(Saved entries)
***
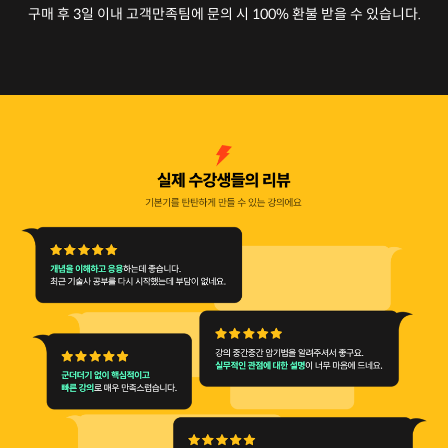
구매 후 3일 이내 고객만족팀에 문의 시 100% 환불 받을 수 있습니다.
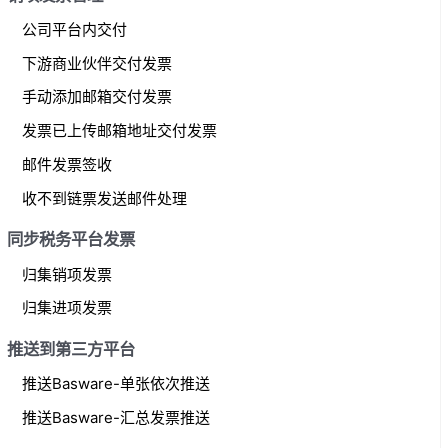
公司平台内交付
下游商业伙伴交付发票
手动添加邮箱交付发票
发票已上传邮箱地址交付发票
邮件发票签收
收不到链票发送邮件处理
同步税务平台发票
归集销项发票
归集进项发票
推送到第三方平台
推送Basware-单张依次推送
推送Basware-汇总发票推送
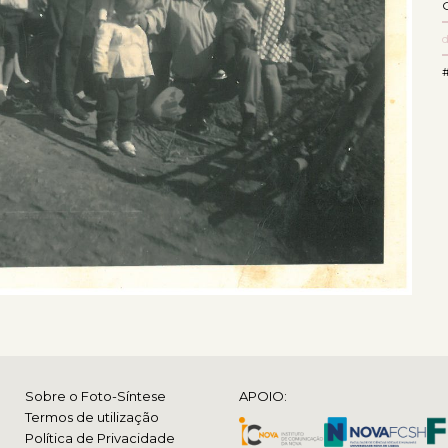
Sobre o Foto-Síntese
APOIO:
Termos de utilização
Política de Privacidade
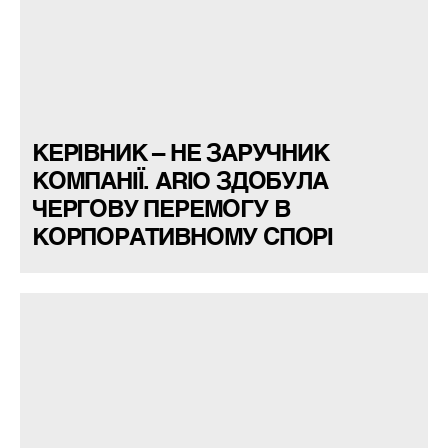
КЕРІВНИК – НЕ ЗАРУЧНИК
КОМПАНІЇ. ARIO ЗДОБУЛА
ЧЕРГОВУ ПЕРЕМОГУ В
КОРПОРАТИВНОМУ СПОРІ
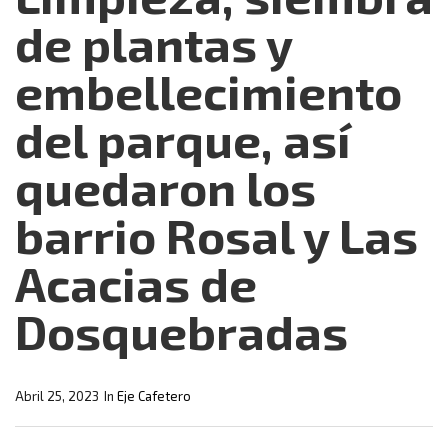
de plantas y
embellecimiento
del parque, así
quedaron los
barrio Rosal y Las
Acacias de
Dosquebradas
Abril 25, 2023
In
Eje Cafetero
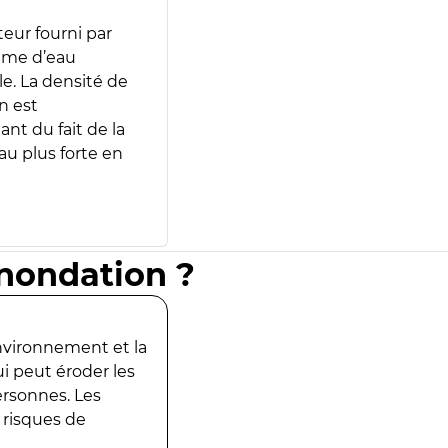
teur fourni par
lume d’eau
e. La densité de
n est
ant du fait de la
u plus forte en
inondation ?
environnement et la
ui peut éroder les
ersonnes. Les
 risques de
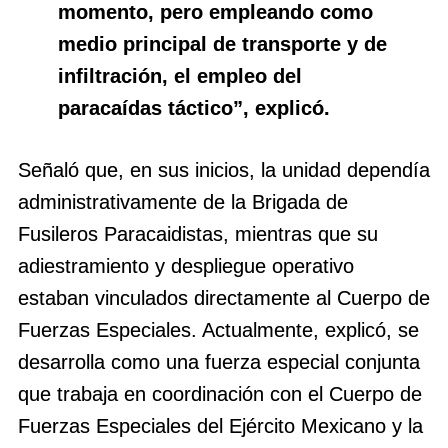
momento, pero empleando como
medio principal de transporte y de
infiltración, el empleo del
paracaídas táctico”, explicó.
Señaló que, en sus inicios, la unidad dependía
administrativamente de la Brigada de
Fusileros Paracaidistas, mientras que su
adiestramiento y despliegue operativo
estaban vinculados directamente al Cuerpo de
Fuerzas Especiales. Actualmente, explicó, se
desarrolla como una fuerza especial conjunta
que trabaja en coordinación con el Cuerpo de
Fuerzas Especiales del Ejército Mexicano y la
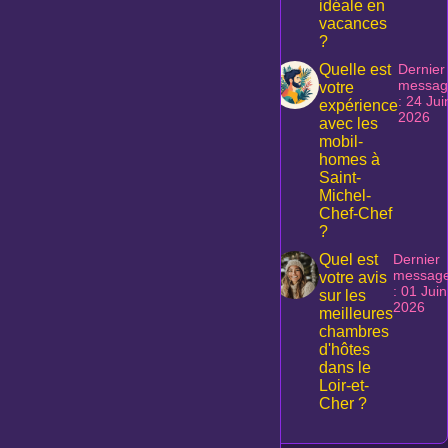
idéale en
vacances
?
Quelle est
Dernier
messag
votre
: 24 Jui
expérience
2026
avec les
mobil-
homes à
Saint-
Michel-
Chef-Chef
?
Quel est
Dernier
messag
votre avis
: 01 Juin
sur les
2026
meilleures
chambres
d'hôtes
dans le
Loir-et-
Cher ?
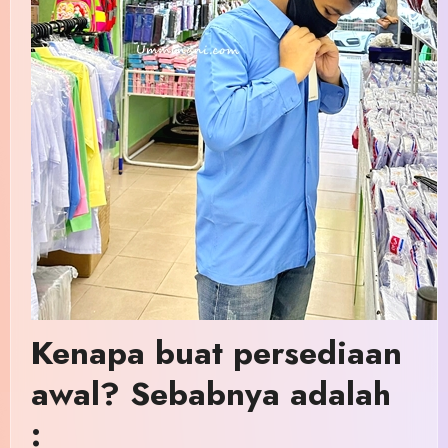
Kenapa buat persediaan
awal? Sebabnya adalah
:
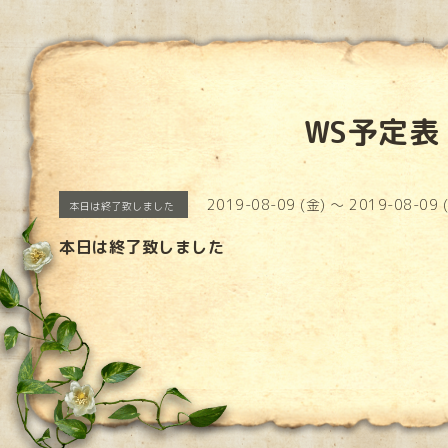
WS予定表
2019-08-09 (金) ～ 2019-08-09 
本日は終了致しました
本日は終了致しました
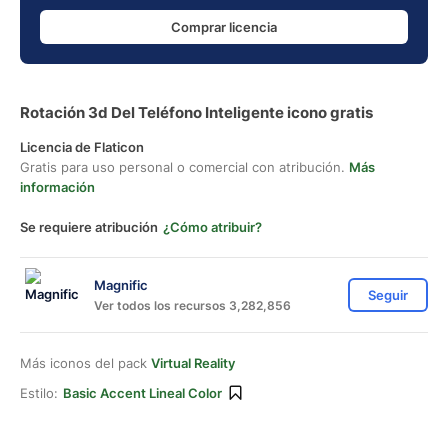
Comprar licencia
Rotación 3d Del Teléfono Inteligente icono gratis
Licencia de Flaticon
Gratis para uso personal o comercial con atribución.
Más
información
Se requiere atribución
¿Cómo atribuir?
Magnific
Seguir
Ver todos los recursos 3,282,856
Más iconos del pack
Virtual Reality
Estilo:
Basic Accent Lineal Color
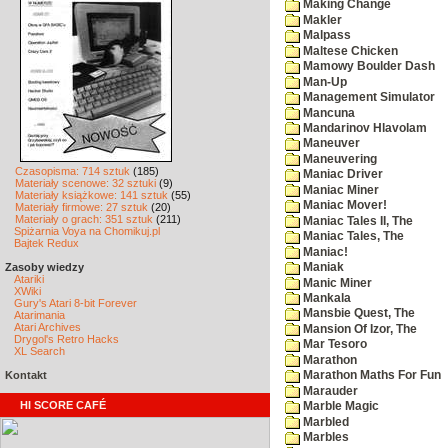
Making Change
Makler
Malpass
Maltese Chicken
Mamowy Boulder Dash
Man-Up
Management Simulator
Mancuna
Mandarinov Hlavolam
Maneuver
Maneuvering
Czasopisma: 714 sztuk
(185)
Maniac Driver
Materiały scenowe: 32 sztuki
(9)
Maniac Miner
Materiały książkowe: 141 sztuk
(55)
Maniac Mover!
Materiały firmowe: 27 sztuk
(20)
Materiały o grach: 351 sztuk
(211)
Maniac Tales II, The
Spiżarnia Voya na Chomikuj.pl
Maniac Tales, The
Bajtek Redux
Maniac!
Zasoby wiedzy
Maniak
Atariki
Manic Miner
XWiki
Mankala
Gury's Atari 8-bit Forever
Mansbie Quest, The
Atarimania
Atari Archives
Mansion Of Izor, The
Drygol's Retro Hacks
Mar Tesoro
XL Search
Marathon
Kontakt
Marathon Maths For Fun
Marauder
HI SCORE CAFÉ
Marble Magic
Marbled
Marbles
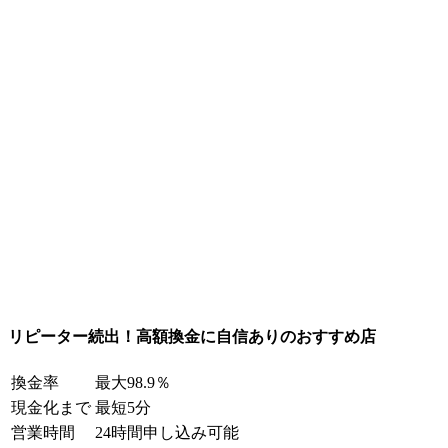
リピーター続出！高額換金に自信ありのおすすめ店
換金率
最大98.9％
現金化まで
最短5分
営業時間
24時間申し込み可能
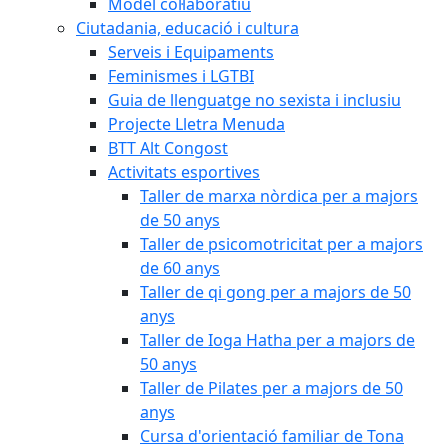
Model col·laboratiu
Ciutadania, educació i cultura
Serveis i Equipaments
Feminismes i LGTBI
Guia de llenguatge no sexista i inclusiu
Projecte Lletra Menuda
BTT Alt Congost
Activitats esportives
Taller de marxa nòrdica per a majors
de 50 anys
Taller de psicomotricitat per a majors
de 60 anys
Taller de qi gong per a majors de 50
anys
Taller de Ioga Hatha per a majors de
50 anys
Taller de Pilates per a majors de 50
anys
Cursa d'orientació familiar de Tona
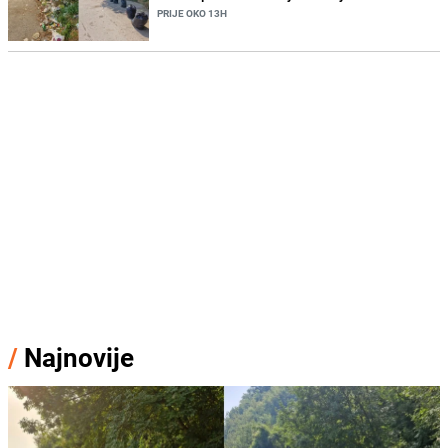
PRIJE OKO 13H
/
Najnovije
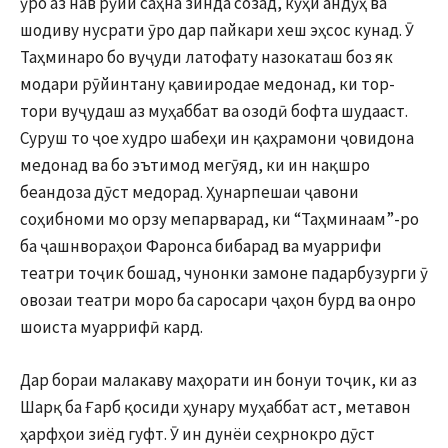
ӯро аз нав рӯйи саҳна зинда созад, кӯҳи андӯҳ ва
шодиву нусрати ӯро дар пайкари хеш эҳсос кунад. Ӯ
Таҳминаро бо вуҷуди латофату назокаташ боз як
модари рӯйинтану қавииродае медонад, ки тор-
тори вуҷудаш аз муҳаббат ва озодӣ бофта шудааст.
Суруш то ҷое худро шабеҳи ин қаҳрамони ҷовидона
медонад ва бо эътимод мегӯяд, ки ин нақшро
беандоза дӯст медорад. Ҳунарпешаи ҷавони
соҳибноми мо орзу мепарварад, ки “Таҳминаам”-ро
ба ҷашнвораҳои Фаронса бибарад ва муаррифи
театри тоҷик бошад, чунонки замоне падарбузурги ӯ
овозаи театри моро ба саросари ҷаҳон бурд ва онро
шоиста муаррифӣ кард.
Дар бораи малакаву маҳорати ин бонуи тоҷик, ки аз
Шарқ ба Ғарб қосиди ҳунару муҳаббат аст, метавон
ҳарфҳои зиёд гуфт. Ӯ ин дунёи сеҳрнокро дӯст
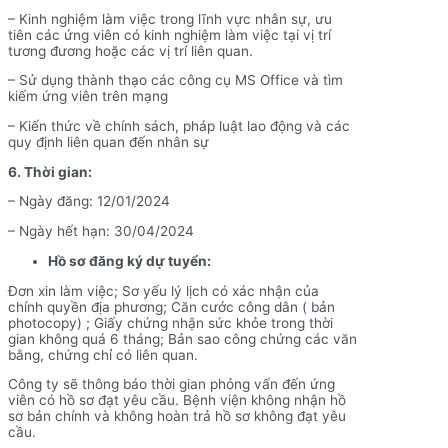
– Kinh nghiệm làm việc trong lĩnh vực nhân sự, ưu
tiên các ứng viên có kinh nghiệm làm việc tại vị trí
tương đương hoặc các vị trí liên quan.
– Sử dụng thành thạo các công cụ MS Office và tìm
kiếm ứng viên trên mạng
– Kiến thức về chính sách, pháp luật lao động và các
quy định liên quan đến nhân sự
6. Thời gian:
– Ngày đăng: 12/01/2024
– Ngày hết hạn: 30/04/2024
Hồ sơ đăng ký dự tuyển:
Đơn xin làm việc; Sơ yếu lý lịch có xác nhận của
chính quyền địa phương; Căn cước công dân ( bản
photocopy) ; Giấy chứng nhận sức khỏe trong thời
gian không quá 6 tháng; Bản sao công chứng các văn
bằng, chứng chỉ có liên quan.
Công ty sẽ thông báo thời gian phỏng vấn đến ứng
viên có hồ sơ đạt yêu cầu. Bệnh viện không nhận hồ
sơ bản chính và không hoàn trả hồ sơ không đạt yêu
cầu.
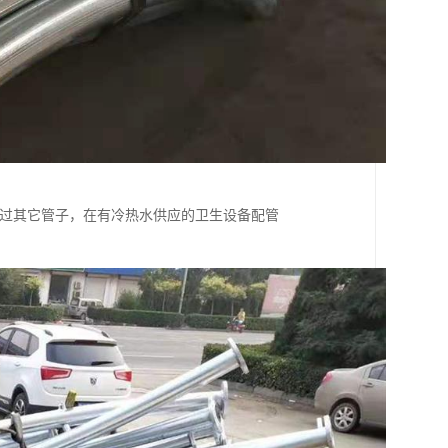
于绕过其它管子，在有冷热水供应的卫生设备配管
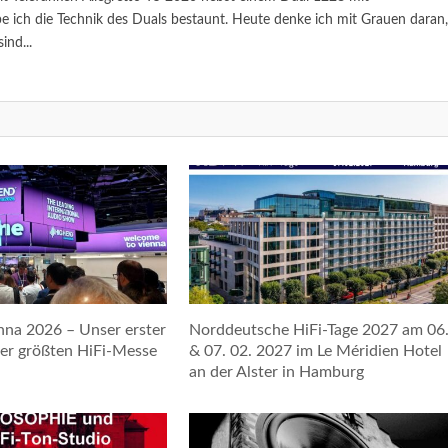
 ich die Technik des Duals bestaunt. Heute denke ich mit Grauen daran,
ind...
nna 2026 – Unser erster
Norddeutsche HiFi-Tage 2027 am 06
der größten HiFi-Messe
& 07. 02. 2027 im Le Méridien Hotel
an der Alster in Hamburg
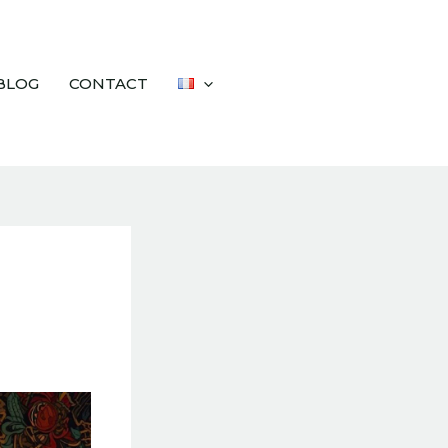
BLOG
CONTACT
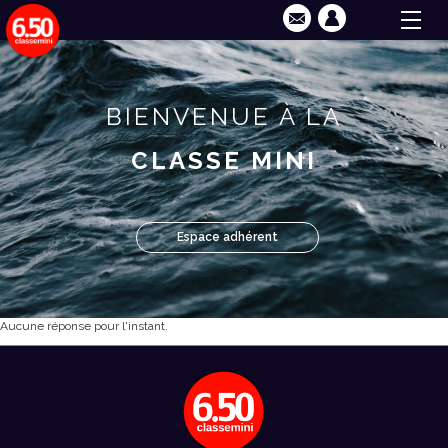
BIENVENUE À LA
CLASSE MINI
Espace adhérent
Aucune réponse pour l'instant.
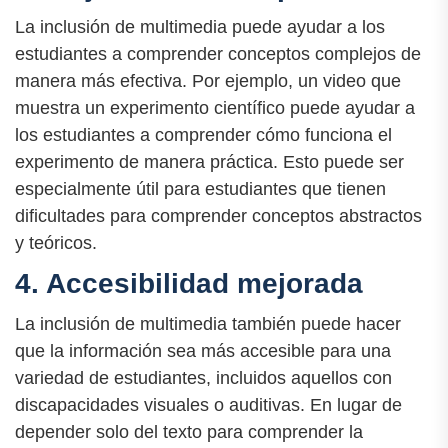
La inclusión de multimedia puede ayudar a los
estudiantes a comprender conceptos complejos de
manera más efectiva. Por ejemplo, un video que
muestra un experimento científico puede ayudar a
los estudiantes a comprender cómo funciona el
experimento de manera práctica. Esto puede ser
especialmente útil para estudiantes que tienen
dificultades para comprender conceptos abstractos
y teóricos.
4. Accesibilidad mejorada
La inclusión de multimedia también puede hacer
que la información sea más accesible para una
variedad de estudiantes, incluidos aquellos con
discapacidades visuales o auditivas. En lugar de
depender solo del texto para comprender la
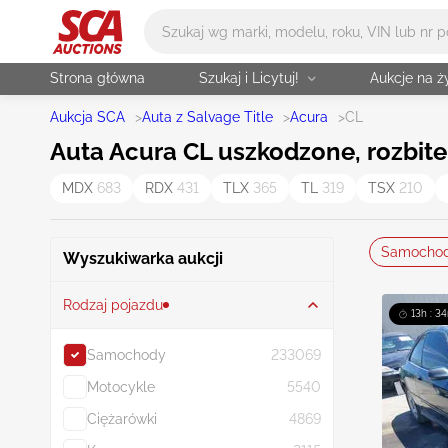
Główne wyszukiwanie
Strona główna
Szukaj i Licytuj!
Aukcje na 
Aukcja SCA
>
Auta z Salvage Title
>
Acura
>
CL
Auta Acura CL uszkodzone, rozbite 
MDX
683
RDX
431
TLX
365
TL
319
TSX
210
Samocho
Wyszukiwarka aukcji
Rodzaj pojazdu
13h : 3
Samochody
233069
Motocykle
5540
Ciężarówki
4869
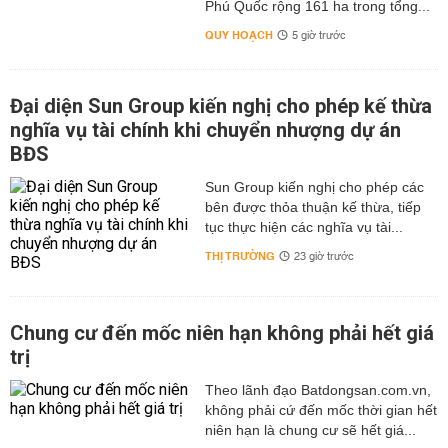
Phú Quốc rộng 161 ha trong tổng...
QUY HOẠCH
5 giờ trước
Đại diện Sun Group kiến nghị cho phép kế thừa
nghĩa vụ tài chính khi chuyển nhượng dự án
BĐS
Sun Group kiến nghị cho phép các
bên được thỏa thuận kế thừa, tiếp
tục thực hiện các nghĩa vụ tài...
THỊ TRƯỜNG
23 giờ trước
Chung cư đến mốc niên hạn không phải hết giá
trị
Theo lãnh đạo Batdongsan.com.vn,
không phải cứ đến mốc thời gian hết
niên hạn là chung cư sẽ hết giá...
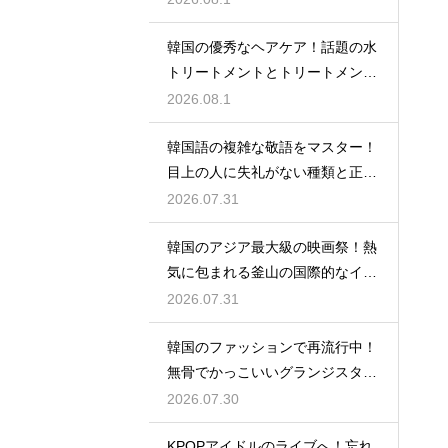
韓国の優秀なヘアケア！話題の水
トリートメントとトリートメント
の使い分け
2026.08.1
韓国語の複雑な敬語をマスター！
目上の人に失礼がない種類と正し
い使い分け
2026.07.31
韓国のアジア最大級の映画祭！熱
気に包まれる釜山の国際的なイベ
ント
2026.07.31
韓国のファッションで再流行中！
無骨でかっこいいグランジスタイ
ルの特徴
2026.07.30
KPOPアイドルのライブへ！忘れ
***
● What this task involves: Bring together every line in the entries that holds the string "Ngày".

● Exercise result:
– Ngày đăng: 12/01/2024
– Ngày hết hạn: 30/04/2024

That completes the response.